By combining these components, you can use the standard SharePoint interface shown in 4 to add security columns.

Figure 4: create a security Column

As part of adding a column, you can select which users and user groups can access this column. This feature uses the standard SharePoint "People Picker" control, as shown in Figure 5.

Figure 5: Configure permissions for security Columns

Once the column is added and users with corresponding access permissions are configured, the column can use standard SharePoint to create and edit a form to add data, as shown in figure 6.

Figure 6: edit the Security column Value

Users who do not have permission for this column cannot edit or view data in this column. As shown in figure 7.

Figure 7: Display Effect of the editing mode when the user does not have the permission to edit the Security Column

When this column is added to a view in SharePoint, only users with this permission can access it. You can see from Figure 8 and Figure 9.

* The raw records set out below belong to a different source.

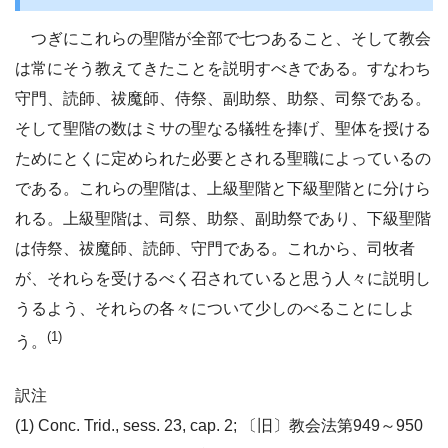
つぎにこれらの聖階が全部で七つあること、そして教会
は常にそう教えてきたことを説明すべきである。すなわち
守門、読師、祓魔師、侍祭、副助祭、助祭、司祭である。
そして聖階の数はミサの聖なる犠牲を捧げ、聖体を授ける
ためにとくに定められた必要とされる聖職によっているの
である。これらの聖階は、上級聖階と下級聖階とに分けら
れる。上級聖階は、司祭、助祭、副助祭であり、下級聖階
は侍祭、祓魔師、読師、守門である。これから、司牧者
が、それらを受けるべく召されていると思う人々に説明し
うるよう、それらの各々について少しのべることにしよ
(1)
う。
訳注
(1) Conc. Trid., sess. 23, cap. 2; 〔旧〕教会法第949～950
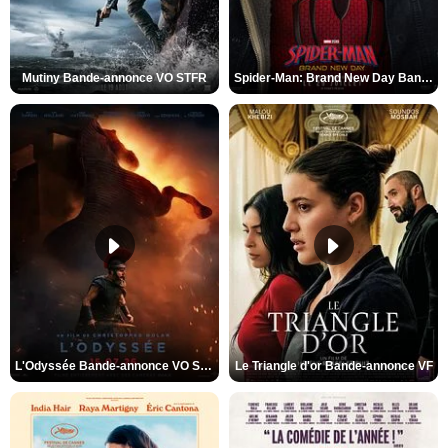
Mutiny Bande-annonce VO STFR
Spider-Man: Brand New Day Bande-annonce VO STFR
L'Odyssée Bande-annonce VO STFR
Le Triangle d'or Bande-annonce VF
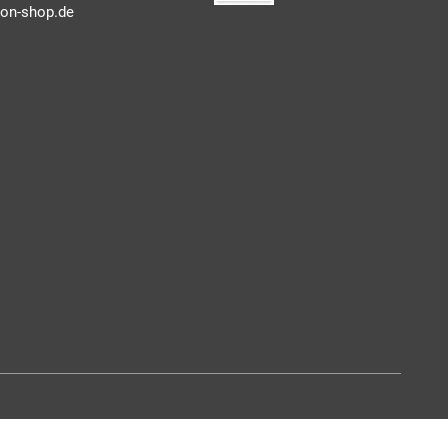
on-shop.de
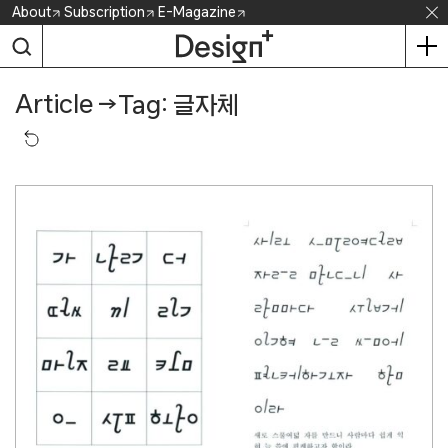
Skip
About
Subscription
E-Magazine
to
content
Article
→
Tag: 글자체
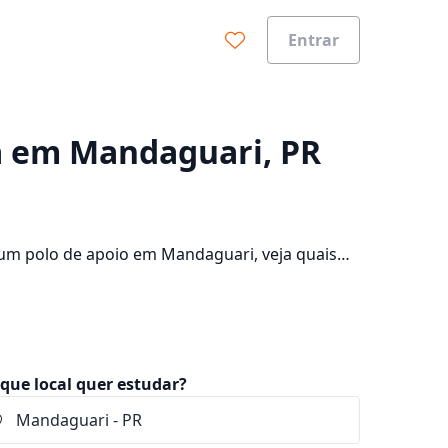
Entrar
0%
a em Mandaguari, PR
um polo de apoio em Mandaguari, veja quais
dade e consulte os valores das mensalidades,
que local quer estudar?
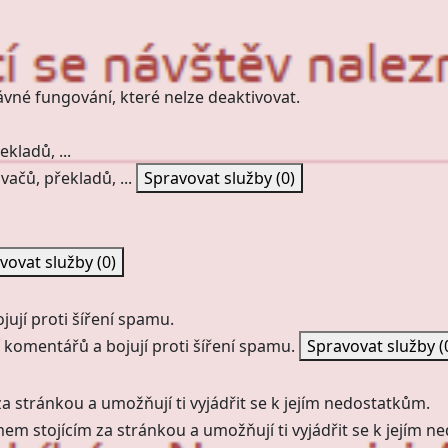
ávné fungování, které nelze deaktivovat.
kladů, ...
vačů, překladů, ...
Spravovat služby
(0)
vovat služby
(0)
ují proti šíření spamu.
 komentářů a bojují proti šíření spamu.
Spravovat služby
(
a stránkou a umožňují ti vyjádřit se k jejím nedostatkům.
mem stojícím za stránkou a umožňují ti vyjádřit se k jejím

Figure 8: users with security column permissions view the list

Figure 9: view the list by a user who does not have the security column permission

Conclusion

This article shows how to extend SharePoint to include column-level security and save all data in SharePoint. The Countermeasure verified in this article allows this feature to be seamlessly attached to any SharePoint environment. In addition, we have released a complete source Code and deployment file on the MSDN Code Gallery.

Although we believe that the methods demonstrated in this article can fully ensure scalability and security, we have not conducted extensive tests. We hope that, if Microsoft can include the built-in basic column security feature in the future SharePoint version, it will have a better UI, better performance and scalability than our example, in addition, it can also have after-sales support, and we obviously cannot do this in our example.

Other issues that have not been resolved in our example but have been verified are:

• When the parent object is deleted, you need to clear the security record.
• Allows users to use data types other than text
• Separates the edit permission of a column from the view permission.

You should consider how to improve the column function in the data table view.